Три раны (страница 10)
Она внимательно слушала человека по ту сторону аппарата, прикрыв, к неудовольствию матери, трубку рукой.
– Это друг Марио, – прошептала она ей и повернулась к ней спиной.
На самом же деле, это был Артуро, ее жених, которого она скрывала от родителей. Он звонил ей из пансиона, где квартировал.
Тереса слушала, не говоря ни слова. Затем поблагодарила говорившего и повесила трубку.
– Что стряслось, доченька? – спросила мать молящим голосом. – Что-то с Марио?
– Звонил Артуро Эрральде.
– А… Этот… – презрительный жест матери ранил Тересу. – Что ему нужно? Зачем звонит?
– Сказал, что в центре города горит много церквей и монастырей. Что на улицах стреляют. Что нам лучше не выходить из дома.

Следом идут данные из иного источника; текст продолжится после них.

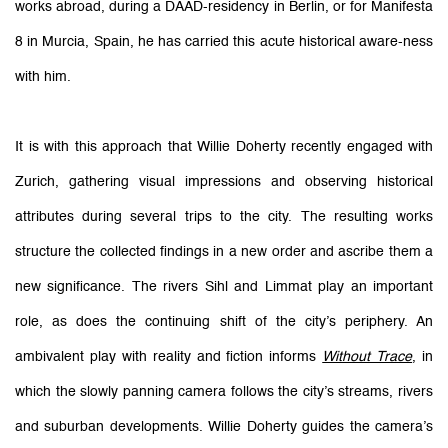
works abroad, during a DAAD-residency in Berlin, or for Manifesta
8 in Murcia, Spain, he has carried this acute historical aware-ness
with him.
It is with this approach that Willie Doherty recently engaged with
Zurich, gathering visual impressions and observing historical
attributes during several trips to the city. The resulting works
structure the collected findings in a new order and ascribe them a
new significance. The rivers Sihl and Limmat play an important
role, as does the continuing shift of the city’s periphery. An
ambivalent play with reality and fiction informs
Without Trace
, in
which the slowly panning camera follows the city’s streams, rivers
and suburban developments. Willie Doherty guides the camera’s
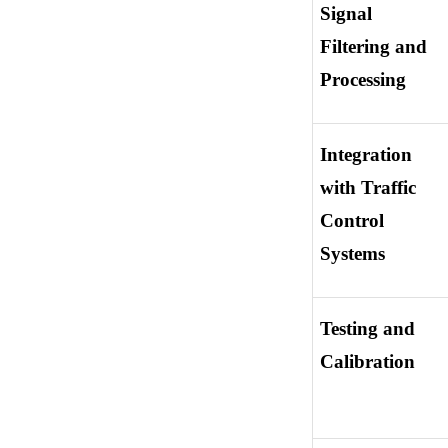
Signal 
Filtering and 
Processing
Integration 
with Traffic 
Control 
Systems
Testing and 
Calibration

– С чего бы мне слушать всяких бездельников?
Тереса не ответила. Не хотела заводиться.
Внезапно, словно осознав, что сказала ей дочь, донья Брихида испуганно прижала руки ко рту.
– Боже мой, твой отец… твой брат… Где же они?
– Мама, не переживай за Марио, он поехал в Эль-Пардо, а беспорядки в центре.
В семействе Сифуэнтес помимо непосредственно супругов дона Эусебио и доньи Брихиды было еще пятеро детей: двадцатидвухлетний Марио, доучивавшийся на юридическом факультете Центрального университета Мадрида, двадцатилетняя бунтарка Тереса, восемнадцатилетние близнецы Карлос и Хуан, готовившиеся выпуститься из школы имени Сервантеса, чтобы впоследствии пойти по стопам отца и изучать медицину, и самая младшая из всех, пятнадцатилетняя Росарио, которую все звали Чарито. Дочка внешне походила на мать, была светлоглаза и светловолоса и крутила родителями, как ей вздумается. Отец, державший себя холодно и отстраненно со всеми членами семьи, не чаял в ней души с самого детства и вконец разбаловал, потакая всем ее капризам. Чарито целыми днями напролет торчала дома, критикуя всех подряд и цепляясь к братьям.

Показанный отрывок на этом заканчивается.